LMTS | Data Scientist | AI for Platform Reliability & Operations, Salesforce

Apply for this job

Email *
Executive Name *

Job Description

Salesforce is looking to hire an LMTS Data Scientist who will work with its Falcon Kubernetes Platform team to create AI systems which improve reliability and performance and automate operations in their extensive cloud infrastructure. The role involves using platform telemetry data to develop predictive analytics and decision-making systems and automated processes which will enhance operational efficiency in both Kubernetes and multi-cloud environments.

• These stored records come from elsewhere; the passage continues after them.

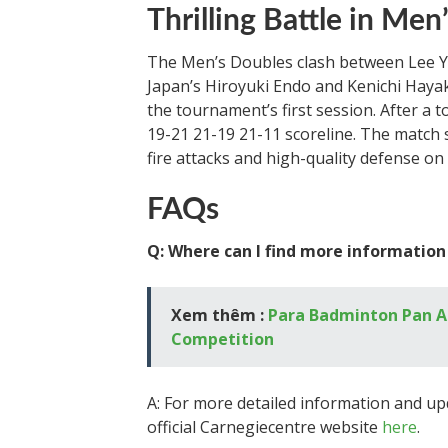
Thrilling Battle in Men
The Men’s Doubles clash between Lee 
Japan’s Hiroyuki Endo and Kenichi Haya
the tournament’s first session. After a 
19-21 21-19 21-11 scoreline. The match 
fire attacks and high-quality defense on 
FAQs
Q: Where can I find more information
Xem thêm :
Para Badminton Pan A
Competition
A: For more detailed information and up
official Carnegiecentre website
here
.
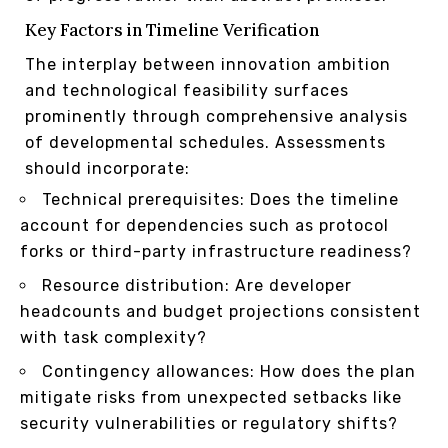
Key Factors in Timeline Verification
The interplay between innovation ambition
and technological feasibility surfaces
prominently through comprehensive analysis
of developmental schedules. Assessments
should incorporate:
Technical prerequisites: Does the timeline
account for dependencies such as protocol
forks or third-party infrastructure readiness?
Resource distribution: Are developer
headcounts and budget projections consistent
with task complexity?
Contingency allowances: How does the plan
mitigate risks from unexpected setbacks like
security vulnerabilities or regulatory shifts?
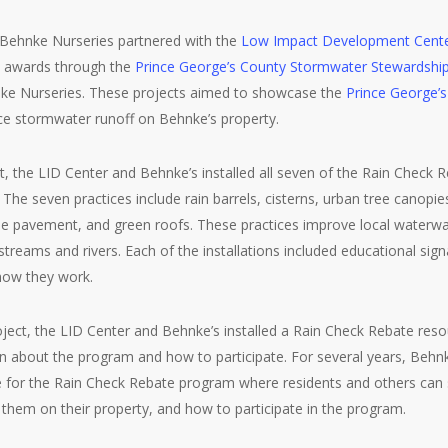
 Behnke Nurseries partnered with the
Low Impact Development Cent
t awards through the
Prince George’s County Stormwater Stewardshi
nke Nurseries. These projects aimed to showcase the
Prince George’
e stormwater runoff on Behnke’s property.
ect, the LID Center and Behnke’s installed all seven of the Rain Check
 The seven practices include rain barrels, cisterns, urban tree canopi
e pavement, and green roofs. These practices improve local waterw
treams and rivers. Each of the installations included educational sign
how they work.
ject, the LID Center and Behnke’s installed a Rain Check Rebate reso
n about the program and how to participate. For several years, Behnk
 for the Rain Check Rebate program where residents and others can se
hem on their property, and how to participate in the program.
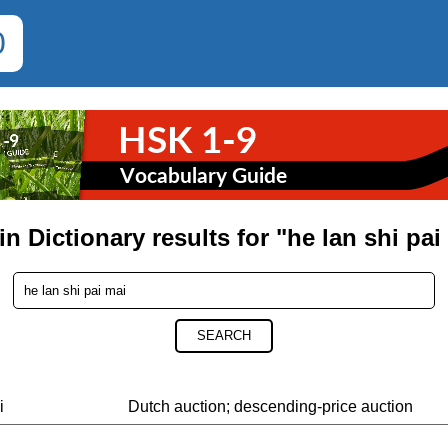
0
in Dictionary results for "he lan shi pai
SEARCH
i
Dutch auction; descending-price auction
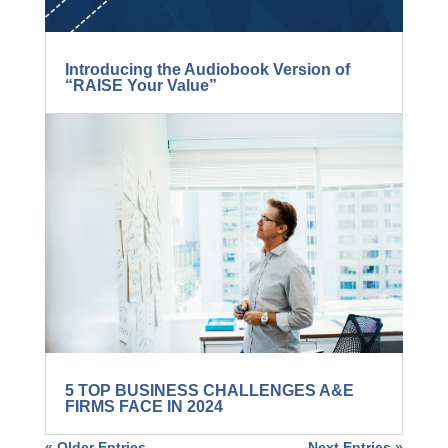
Introducing the Audiobook Version of
“RAISE Your Value”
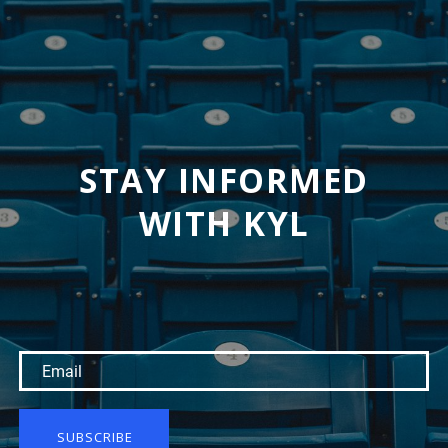
STAY INFORMED
WITH KYL
SUBSCRIBE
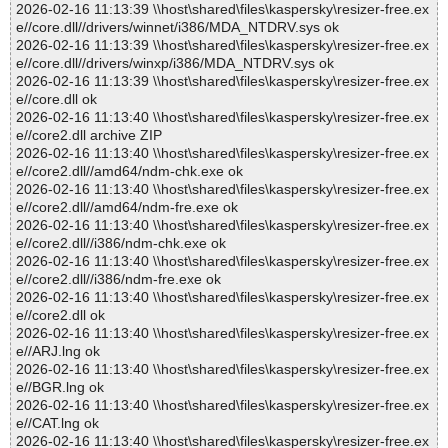
2026-02-16 11:13:39 \\host\shared\files\kaspersky\resizer-free.ex
e//core.dll//drivers/winnet/i386/MDA_NTDRV.sys ok
2026-02-16 11:13:39 \\host\shared\files\kaspersky\resizer-free.ex
e//core.dll//drivers/winxp/i386/MDA_NTDRV.sys ok
2026-02-16 11:13:39 \\host\shared\files\kaspersky\resizer-free.ex
e//core.dll ok
2026-02-16 11:13:40 \\host\shared\files\kaspersky\resizer-free.ex
e//core2.dll archive ZIP
2026-02-16 11:13:40 \\host\shared\files\kaspersky\resizer-free.ex
e//core2.dll//amd64/ndm-chk.exe ok
2026-02-16 11:13:40 \\host\shared\files\kaspersky\resizer-free.ex
e//core2.dll//amd64/ndm-fre.exe ok
2026-02-16 11:13:40 \\host\shared\files\kaspersky\resizer-free.ex
e//core2.dll//i386/ndm-chk.exe ok
2026-02-16 11:13:40 \\host\shared\files\kaspersky\resizer-free.ex
e//core2.dll//i386/ndm-fre.exe ok
2026-02-16 11:13:40 \\host\shared\files\kaspersky\resizer-free.ex
e//core2.dll ok
2026-02-16 11:13:40 \\host\shared\files\kaspersky\resizer-free.ex
e//ARJ.lng ok
2026-02-16 11:13:40 \\host\shared\files\kaspersky\resizer-free.ex
e//BGR.lng ok
2026-02-16 11:13:40 \\host\shared\files\kaspersky\resizer-free.ex
e//CAT.lng ok
2026-02-16 11:13:40 \\host\shared\files\kaspersky\resizer-free.ex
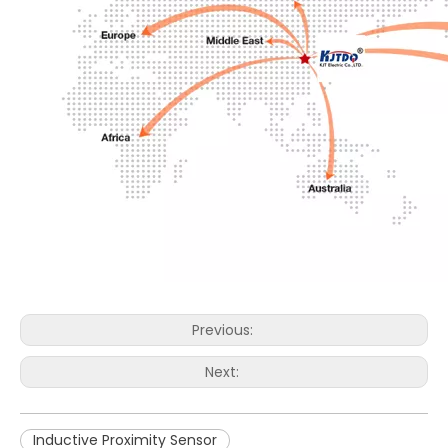
Previous:
Next:
Inductive Proximity Sensor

Date Posted: February 2026

Expiration Date: NA

Qualification: Bachelor’s/Master’s Degree

Apply: Apply Now

Main Duties

  • Develop artificial intelligence solutions which enhance platform performance through improved system reliability and increased system availability and better operational performance across all infrastructure components. 
  • Artificial intelligence systems which detect anomalies and predict failures and automate alerts and optimize resources for Kubernetes environments. 
  • Data pipelines and telemetry ingestion systems and analytics frameworks to achieve large-scale observability and intelligence. 
  • The team works together with SRE and platform engineering and product teams to develop AI solutions which solve operational problems for their organization. 
  • Automated workflows which include AI-assisted runbooks and decision-support tools for any platform operation.

Essential Qualifications

  • Experience with generative artificial intelligence and automation systems and operational analytics platforms. 
  • Using observability tools that include Prometheus and Grafana and Elasticsearch and similar platforms. 
  • Collaborated with SRE teams and infrastructure engineering teams to address platform reliability issues. 
  • Knowledge about multi-cloud architectures together with container workloads. 
  • The capacity to guide teams while fostering teamwork among team members.

Preferred Qualifications

  • Experience with generative artificial intelligence, automation technologies and operational analytics platforms. 
  • Expert with observability tools which include Prometheus and Grafana and Elasticsearch and similar software solutions. 
  • Use site reliability engineering and infrastructure engineering to fix platform reliability problems. 
  • Knowledge of container-based workload management and multi-cloud environment operations. 
  • Skills to guide team development while fostering teamwork within the group.